Но в конце концов радостные переживания и активная жизнь одерживают победу: «Это моя первая весна в Боге. До сих пор я был глуха и слепа». Теперь «существование освещено Богом», и пациентка в состоянии «почувствовать Бога. Как будто к пяти чувствам добавилось еще одно – ощущение Бога, подобное слуху или зрению. Для этого чувства нет названия. Именно терапия привела меня к Богу. Бездны больше нет, бытие-в-Боге поддерживает меня, и я не могу упасть. Жизнь снова прекрасна, богата и полна возможностями. Связь с Богом помогает мне все перенести и наполнить смыслом. Мне кажется, я знаю, что должна делать: привести свою повседневную жизнь в порядок во имя любви к Богу».

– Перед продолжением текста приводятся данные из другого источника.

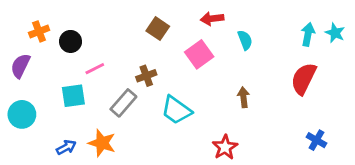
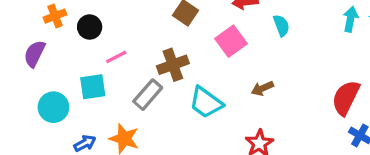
brown cross: (146, 76) -> (173, 65), size x1.4
red semicircle: (304, 79) -> (346, 98), moved
brown arrow: (244, 97) -> (262, 88), moved, turned -108
cyan circle: (22, 114) -> (53, 107), moved

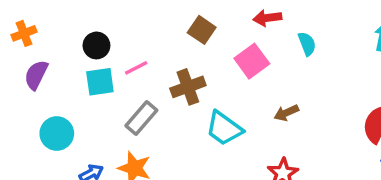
orange cross: (55, 16) -> (24, 33), moved
pink line: (116, 57) -> (136, 68), moved
cyan square: (93, 87) -> (100, 82), moved
gray rectangle: (148, 95) -> (141, 118), moved

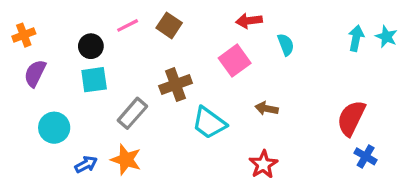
brown square: (202, 30) -> (169, 25), moved
pink line: (136, 68) -> (128, 25), moved
brown arrow: (286, 113) -> (267, 108), turned 35

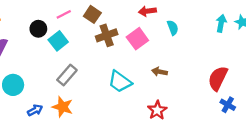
cyan square: (94, 80) -> (58, 41), moved, turned -30
brown cross: (176, 85) -> (107, 35), moved

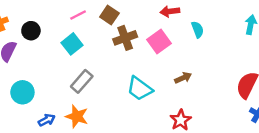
black circle: (38, 29) -> (31, 31), moved
brown arrow: (159, 72) -> (183, 78), turned 144

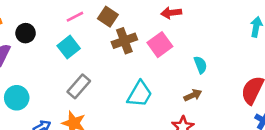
cyan semicircle: (198, 29) -> (200, 65), moved
brown arrow: (183, 78) -> (193, 95), moved
cyan trapezoid: (140, 89) -> (140, 94), turned -96

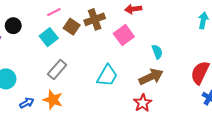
brown square: (108, 17) -> (72, 27), moved
brown cross: (124, 41) -> (95, 19), moved
brown arrow: (193, 95) -> (151, 77), size x1.6

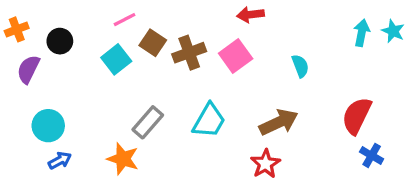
brown cross: (95, 19) -> (189, 53), moved
cyan semicircle: (157, 52) -> (300, 66), moved
gray rectangle: (57, 69) -> (148, 122), moved
blue arrow: (27, 103) -> (60, 160), moved

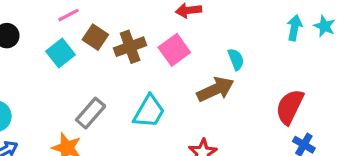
brown arrow: (279, 122) -> (215, 89), moved

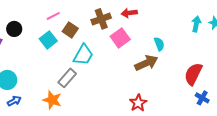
brown cross: (130, 47) -> (101, 19), moved
cyan trapezoid: (149, 111) -> (83, 55), moved

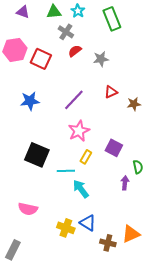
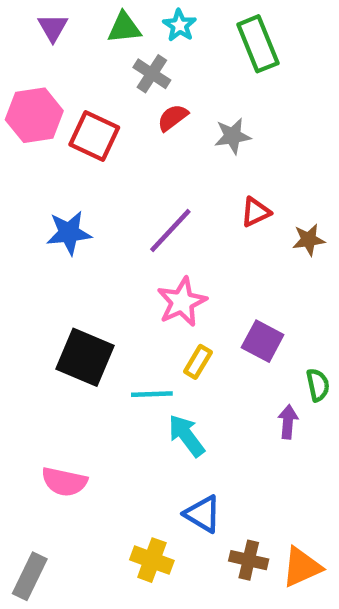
purple triangle: (23, 12) -> (53, 28), turned 40
yellow cross: (66, 228) -> (152, 560), moved
orange triangle: (131, 234) -> (302, 567), moved

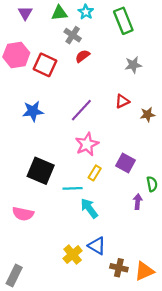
gray star: (233, 136) -> (133, 65), moved
pink semicircle: (64, 482) -> (23, 214), moved
yellow cross: (152, 560) -> (73, 255), moved, turned 30

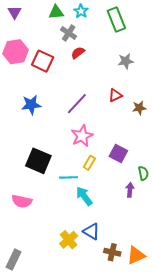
purple triangle: (25, 13) -> (15, 12), moved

XIV. Экспериментальное исследование экзистенциализма: психометрический подход к концепции ноогенного невроза Франкла

[214]

ДЖЕЙМС КРАМБО и ЛЕОНАРД МАХОЛИК

Брэдли-центр, Колумбус, Джорджия


Метод психотерапии В. Франкла – логотерапия – представляет собой применение принципов экзистенциальной философии в клинической практике. Автор утверждает, что сегодня врачи все чаще сталкиваются с новым типом невроза. В отличие от истерии и других классических моделей, он возникает в основном как реакция на полное отсутствие цели в жизни. На этот синдром, который Франкл называет ноогенным, приходится около 55 % случаев среди типичных современных неврозов. Его ведущая динамика – экзистенциальная фрустрация. Она формируется из-за того, что утрачивается смысл бытия, и проявляется как скука. По мысли Франкла, сущностью мотивации является воля к смыслу (Der Wille zum Sinn); когда человек не находит смысла в жизни, он становится экзистенциально фрустрированным.